Numerous surveys have been conducted over the years on relationships and common areas of conflict.  The disagreement ranking at number one on just about every piece of research?  Money. Everyone has a distinct and different attitude towards money, often learned in childhood.  A calm conversation over coffee before you move in together can help set boundaries and rules regarding spending that will leave both parties feeling secure.

Some common ways to blend your finances and run a home together;

Maintain Independence - Set up a shared bank account to pay shared expenses.  In this example each partner would have their income paid into their personal account and would redirect a pre-agreed portion into the jointly owned bank account. All expenses for the running of the home – rent, utilities, food, etc. would then be drawn from this account. One partner may be able to pay a higher percentage if they are earning more than the other.

Split Expenses by Type - One partner pays for one type of expense, rent/mortgage, whilst the other may pay for entertainment /food/drink.

Jointly Managed - In this scenario all income and expenses are jointly managed and shared.

Most couples start with a more independent approach, and adapt towards jointly managed finances as the relationship develops and longer term life goals such as purchasing a home together, having children, and saving for retirement come into play.

It is important to outline financial goals and direction together, and to discuss attitudes towards money.  Often one person will be a saver; they may identify feeling safe and secure with having a large nest egg, while another may be more of a spender; they live for the experience, and see money more as a tool. Creating a balance, and understanding the spending habits and goals for both partners is the key to harmony.  Be honest. How we relate to, and spend money can foster resentment as months turn into years. 

Suggestion:  Pre-agreed limits on spending, and joint decision making on purchases above specific amounts may provide peace-of-mind to both partners.

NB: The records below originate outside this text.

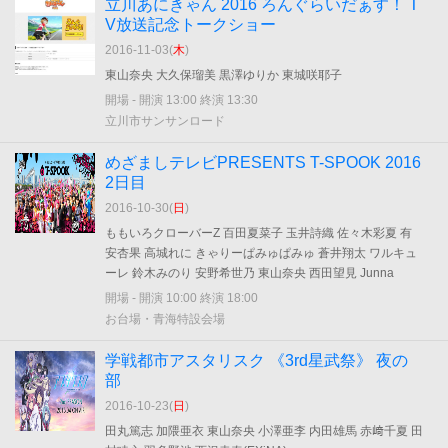
立川あにきゃん 2016 ろんぐらいだぁす！ T
V放送記念トークショー
2016-11-03(
木
)
東山奈央 大久保瑠美 黒澤ゆりか 東城咲耶子
開場 - 開演 13:00 終演 13:30
立川市サンサンロード
めざましテレビPRESENTS T-SPOOK 2016
2日目
2016-10-30(
日
)
ももいろクローバーZ 百田夏菜子 玉井詩織 佐々木彩夏 有
安杏果 高城れに きゃりーぱみゅぱみゅ 蒼井翔太 ワルキュ
ーレ 鈴木みのり 安野希世乃 東山奈央 西田望見 Junna
開場 - 開演 10:00 終演 18:00
お台場・青海特設会場
学戦都市アスタリスク 《3rd星武祭》 夜の
部
2016-10-23(
日
)
田丸篤志 加隈亜衣 東山奈央 小澤亜李 内田雄馬 赤﨑千夏 田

Should you consider a pre-nuptial agreement?  Yes, they’re widely seen as un-romantic, perhaps even betting against the success of the relationship, but with the odds of a marriage succeeding long-term about the same as flipping a coin they should definitely be considered where the partners are entering marriage with unequal assets.  In particular if one party has large family holding or business. In this scenario it would be suggested that the family protect the business, possibly by looking at a trust or re-aligning the business structure.

To finish on some good news, the tax-man will often reward your relationship, depending on your tax jurisdiction, with joint allowances to offset tax for married couples. In marriages with two different nationalities financial decisions should be made with the help of a qualified financial advisor to help you become tax optimized.